News Release

Next good dinosaur news likely to come from small packages

Peer-Reviewed Publication

Michigan State University

Embargoed for release noon CST Thursday, Feb. 16

Dinosaurs seem bigger than life – big bones, big mysteries.

So it's a delicious irony that the next big answers about dinosaurs may come from small – very small – remains.

"Molecules are fossils, too," said Michigan State University zoologist Peggy Ostrom. "We've shown that proteins survive in very old fossils, and proteins can tell us about diseases, about where prehistoric animals fit in the food chain, what they ate and who they are related to."

Ostrom joins six other scientists engaged in various versions of CSI: Jurassic Park. The symposium, "New Approaches to Paleontological Investigation," at the American Association for the Advancement of Science annual meeting Friday explores cutting edge technology used to divine new information from ancient bits of bone and tissue.

One of the field's hottest topics is whether proteins and DNA survive the test of time. Ostrom is putting her bet on proteins and is working with an international team from Michigan, the Smithsonian and York and Cardiff Universities in the UK to track down these building blocks of bone.

Ostrom works in a budding area known as paleoproteomics. Like conventional paleontologists, the search is to reveal the history of life on Earth. But tacking on proteomics means scrutinizing life at a molecular level – life that existed thousands of years ago.

Ostrom's work has spanned from examining organic matter in meteorites to reconstructing who eats who in the food web from the tropics to the arctic. The trail is laid by stubbornly durable molecules. She uses mass spectrometry, an analytical technique that determines what molecules are present.

Molecules may be tiny, but they can be tough, Ostrom said.

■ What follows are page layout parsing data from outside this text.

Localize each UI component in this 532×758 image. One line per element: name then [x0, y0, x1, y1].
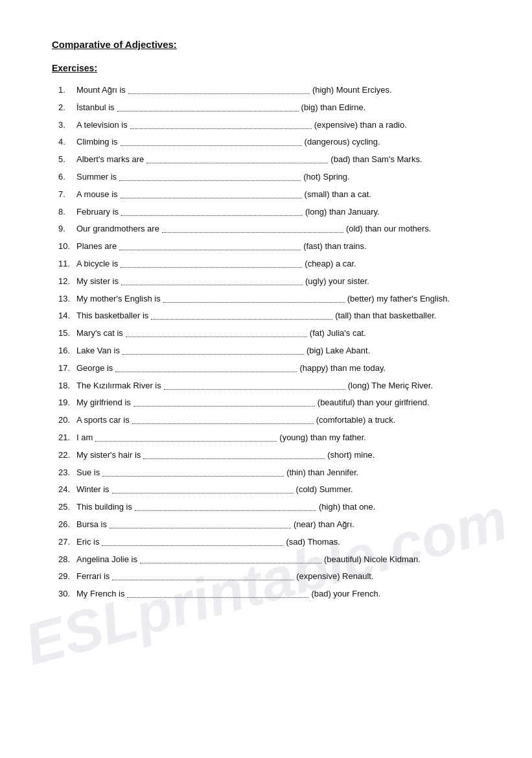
hint-text: (cheap) a car.	[305, 257, 356, 271]
fill-dots	[102, 468, 284, 477]
fill-dots	[121, 137, 302, 146]
hint-text: (long) The Meriç River.	[348, 379, 433, 393]
hint-text: (thin) than Jennifer.	[286, 466, 358, 480]
sentence-start: This basketballer is	[76, 309, 148, 323]
hint-text: (happy) than me today.	[299, 362, 386, 375]
sentence-start: My sister's hair is	[76, 449, 141, 462]
sentence-start: I am	[76, 431, 93, 445]
hint-text: (better) my father's English.	[347, 292, 450, 306]
list-item: My French is (bad) your French.	[58, 587, 487, 601]
sentence-start: This building is	[76, 501, 132, 514]
list-item: Lake Van is (big) Lake Abant.	[58, 344, 487, 358]
sentence-start: Bursa is	[76, 518, 107, 532]
list-item: A sports car is (comfortable) a truck.	[58, 414, 487, 427]
list-item: Eric is (sad) Thomas.	[58, 536, 487, 549]
sentence-start: Sue is	[76, 466, 100, 480]
list-item: This basketballer is (tall) than that ba…	[58, 309, 487, 323]
fill-dots	[140, 555, 321, 563]
list-item: Albert's marks are (bad) than Sam's Mark…	[58, 153, 487, 167]
hint-text: (dangerous) cycling.	[305, 136, 380, 149]
fill-dots	[121, 277, 303, 285]
fill-dots	[121, 259, 302, 268]
fill-dots	[133, 398, 315, 407]
hint-text: (cold) Summer.	[296, 483, 353, 497]
hint-text: (fast) than trains.	[303, 240, 367, 254]
list-item: This building is (high) that one.	[58, 501, 487, 514]
hint-text: (bad) than Sam's Marks.	[330, 153, 422, 167]
list-item: A television is (expensive) than a radio…	[58, 119, 487, 132]
hint-text: (short) mine.	[327, 449, 375, 462]
fill-dots	[121, 207, 303, 216]
fill-dots	[110, 520, 291, 528]
sentence-start: My girlfriend is	[76, 396, 131, 410]
list-item: Bursa is (near) than Ağrı.	[58, 518, 487, 532]
list-item: My mother's English is (better) my fathe…	[58, 292, 487, 306]
sentence-start: A bicycle is	[76, 257, 118, 271]
hint-text: (high) Mount Erciyes.	[312, 84, 392, 97]
section-title: Exercises:	[52, 63, 487, 73]
fill-dots	[135, 503, 316, 511]
main-title: Comparative of Adjectives:	[52, 39, 487, 50]
hint-text: (old) than our mothers.	[346, 222, 432, 236]
sentence-start: George is	[76, 362, 113, 375]
list-item: George is (happy) than me today.	[58, 362, 487, 375]
hint-text: (big) Lake Abant.	[306, 344, 370, 358]
fill-dots	[95, 433, 277, 442]
fill-dots	[143, 451, 325, 459]
sentence-start: Angelina Jolie is	[76, 553, 137, 567]
sentence-start: İstanbul is	[76, 101, 115, 115]
list-item: A mouse is (small) than a cat.	[58, 188, 487, 202]
fill-dots	[151, 311, 332, 320]
fill-dots	[112, 572, 294, 580]
list-item: Planes are (fast) than trains.	[58, 240, 487, 254]
hint-text: (sad) Thomas.	[286, 536, 340, 549]
sentence-start: Albert's marks are	[76, 153, 144, 167]
fill-dots	[117, 103, 299, 112]
sentence-start: Planes are	[76, 240, 117, 254]
page-content: Comparative of Adjectives: Exercises: Mo…	[52, 39, 487, 601]
list-item: Mary's cat is (fat) Julia's cat.	[58, 327, 487, 340]
sentence-start: Winter is	[76, 483, 110, 497]
sentence-start: Lake Van is	[76, 344, 120, 358]
hint-text: (fat) Julia's cat.	[310, 327, 366, 340]
hint-text: (expensive) Renault.	[296, 570, 373, 584]
fill-dots	[130, 121, 312, 129]
sentence-start: Ferrari is	[76, 570, 110, 584]
fill-dots	[119, 242, 301, 250]
hint-text: (expensive) than a radio.	[314, 119, 407, 132]
sentence-start: A sports car is	[76, 414, 130, 427]
fill-dots	[146, 155, 328, 163]
fill-dots	[162, 224, 343, 233]
fill-dots	[163, 294, 345, 303]
hint-text: (near) than Ağrı.	[294, 518, 354, 532]
fill-dots	[132, 416, 314, 424]
fill-dots	[119, 172, 301, 181]
fill-dots	[128, 86, 310, 94]
hint-text: (bad) your French.	[311, 587, 380, 601]
list-item: Winter is (cold) Summer.	[58, 483, 487, 497]
hint-text: (high) that one.	[319, 501, 375, 514]
hint-text: (young) than my father.	[279, 431, 366, 445]
hint-text: (comfortable) a truck.	[316, 414, 396, 427]
hint-text: (beautiful) than your girlfriend.	[318, 396, 430, 410]
hint-text: (ugly) your sister.	[305, 275, 369, 289]
sentence-start: A television is	[76, 119, 128, 132]
list-item: Ferrari is (expensive) Renault.	[58, 570, 487, 584]
hint-text: (hot) Spring.	[303, 171, 350, 184]
sentence-start: February is	[76, 206, 119, 219]
hint-text: (beautiful) Nicole Kidman.	[324, 553, 421, 567]
list-item: February is (long) than January.	[58, 206, 487, 219]
sentence-start: Mount Ağrı is	[76, 84, 126, 97]
list-item: Mount Ağrı is (high) Mount Erciyes.	[58, 84, 487, 97]
list-item: Summer is (hot) Spring.	[58, 171, 487, 184]
list-item: İstanbul is (big) than Edirne.	[58, 101, 487, 115]
list-item: I am (young) than my father.	[58, 431, 487, 445]
fill-dots	[126, 329, 307, 337]
hint-text: (long) than January.	[305, 206, 380, 219]
sentence-start: My French is	[76, 587, 124, 601]
list-item: Angelina Jolie is (beautiful) Nicole Kid…	[58, 553, 487, 567]
list-item: My sister is (ugly) your sister.	[58, 275, 487, 289]
fill-dots	[164, 381, 345, 390]
sentence-start: Eric is	[76, 536, 99, 549]
list-item: My girlfriend is (beautiful) than your g…	[58, 396, 487, 410]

The plant that a mastodon munched some 10,000 years ago disperses through the animal's body, sprinkling molecules of itself through tissue and hair -- vivid scientific evidence of the adage "you are what you eat."

"It just takes two or three pinches of bone powder to find molecular evidence," Ostrom said. "We have protein sequences from material believed to be in range of half a million years old. We are carefully working our way back in time."

She said it appears some proteins can endure longer than DNA. In a recent study Ostrom's students found that a protein in bone in an environment void of oxygen (say, if it's been resting in a swamp) can last for 200 hours at temperatures of 100 degrees Celsius.

"If we have a protein sequence from bone, we can tell if the material is an original part of the organism that will provide interesting information about its past. We can know where it came from." Ostrom said. "Our goal is to use a variety of technologies new to paleontology to develop a deeper understanding of prehistoric life -- and everyone dreams of embellishing our understanding of dinosaurs."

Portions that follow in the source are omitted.